Find a root of a function in a given range

Question

I have a set of functions f_t with several roots (two actually). I want to find the "first" root and doing this with fsolve works fine most of the time. The problem is, that the two roots converge, as t goes to infinity. (a simple exmple of my functions would be f_t(x) = x^2 - 1/t). So the larger t gets, the more mistakes fsolve makes. Is there a predefined function, similar to fsolve to which I can tell it should only look in a given range (e.g. find always the root in [0, inf)).

The question is essentially the same as https://mathematica.stackexchange.com/questions/91784/how-to-find-numerically-all-roots-of-a-function-in-a-given-range?noredirect=1&lq=1, however the answers there are for Mathematica, I want them in Python.

PS: I now how I can write my own algorithm, but as these tend to be slower as builtins I was hoping to find a builtin that does the same. Especially I've read this post Find root of a function in a given interval

Answer 1

It is generally accepted that for smooth, well-behaved functions, the Brent method is the fastest method guaranteed to give a root. As with the other two methods listed, you must provide an interval [a,b] across which the function is continuous and changes sign.

The Scipy implementation is documented here.

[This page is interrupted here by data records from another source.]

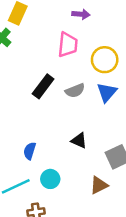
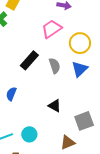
pink trapezoid: (68, 45) -> (52, 29), turned -135
gray semicircle: (75, 91) -> (55, 66), turned -91
blue semicircle: (30, 151) -> (11, 94), moved

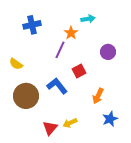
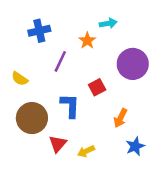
purple line: (60, 50) -> (60, 61), moved
purple circle: (108, 52) -> (133, 64), size x1.6
blue L-shape: (57, 86) -> (70, 106), turned 40
red triangle: (50, 128) -> (58, 144), moved

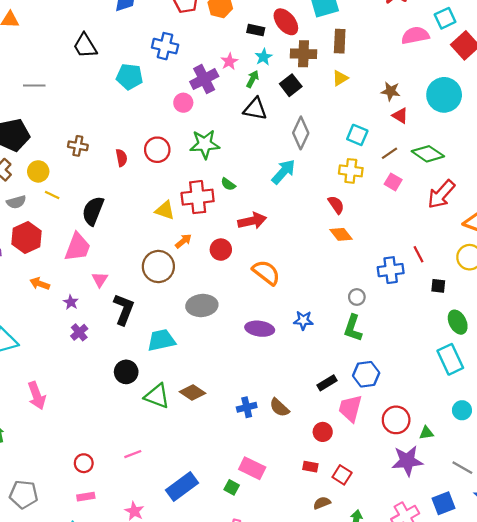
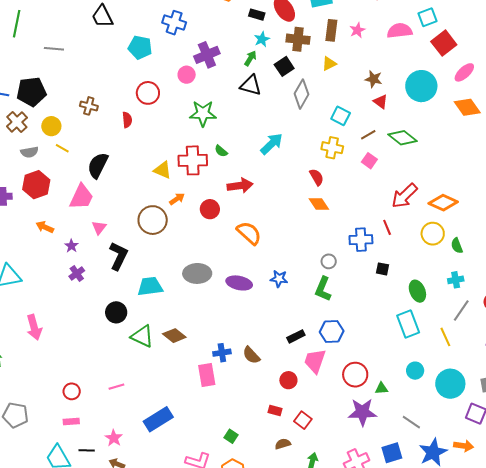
pink star: (229, 61) -> (357, 30), moved
gray diamond: (301, 133) -> (302, 94), moved
red circle: (157, 150) -> (148, 93), moved
red arrow: (441, 194) -> (404, 196), moved
black square: (438, 286) -> (382, 269), moved
gray ellipse: (202, 305) -> (197, 273), moved
pink rectangle: (252, 468) -> (207, 375), moved, turned 50
green square: (232, 487) -> (231, 436), moved

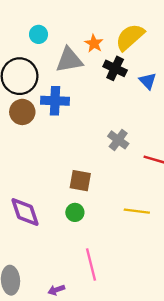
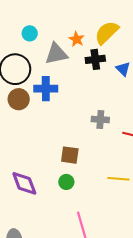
black cross: (115, 68) -> (95, 59), turned -30
gray cross: (118, 140) -> (100, 120), turned -30

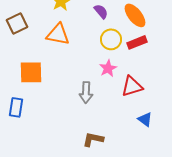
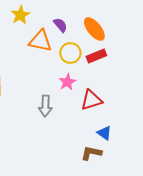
orange triangle: (58, 34) -> (40, 41), moved
brown L-shape: (93, 139) -> (91, 153), moved

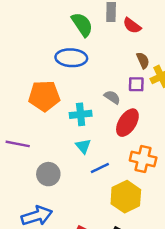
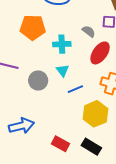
gray circle: (48, 174) -> (38, 81), moved

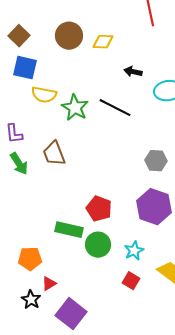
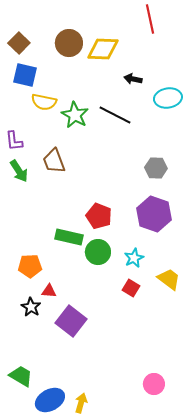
yellow diamond: (103, 42) -> (103, 49), size x1.5
red triangle: (49, 284) -> (49, 291), turned 35

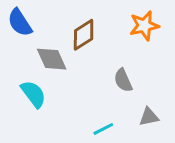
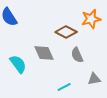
brown diamond: (84, 35) -> (66, 32), moved, turned 60
gray diamond: (52, 59) -> (44, 53), moved

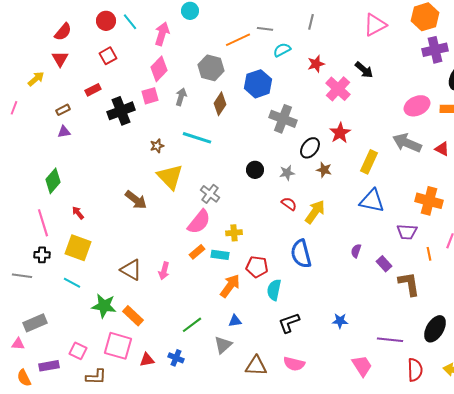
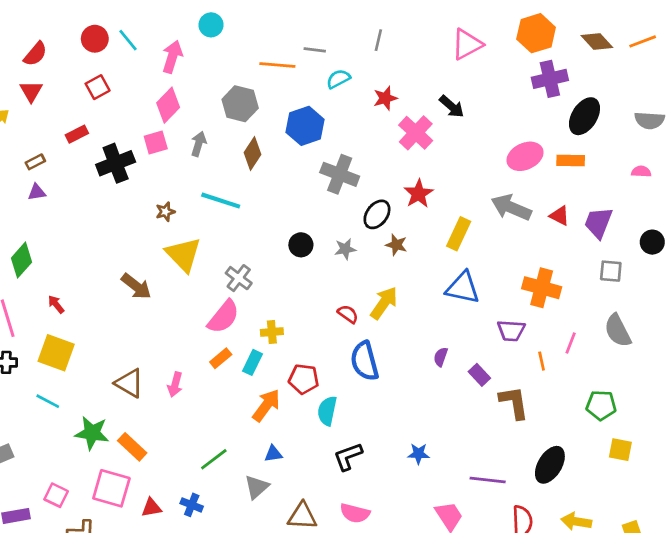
orange line: (238, 40) -> (277, 65), turned 30
red semicircle: (289, 204) -> (348, 314), moved
cyan rectangle: (220, 255) -> (253, 362), turned -72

An example use case for the function you mentioned could look like this:

from __future__ import division
import scipy

def func(x,t):
    return(x**2 - 1/t)

t0 = 1
min = 0
max = 100000 # set max to some sufficiently large value

root = scipy.optimize.brentq(func, min, max, args = (t0)) # args just supplies any extra
                                                       # argument for the function that isn't the varied parameter

Answer 2

You can use scipy.optimize.bisect, which takes two parameters a and b that define the starting interval. There are a few limitations, though:

• The interval needs to be finite. You cannot search in [0, inf].
• The function must flip sign at the root (f(a) and f(b) must have opposite signs) so, for example, you cannot find the root of f(x) = abs(x) (If that is even a "root" in the mathematical sense). Also, it won't work for f(x) = x**2 - 1 and an interval of [a, b] with a<-1 and b>1.
• The method is not gradient based. This can be an advantage if the function is very jagged or expensive to evaluate but it may be slower on other functions.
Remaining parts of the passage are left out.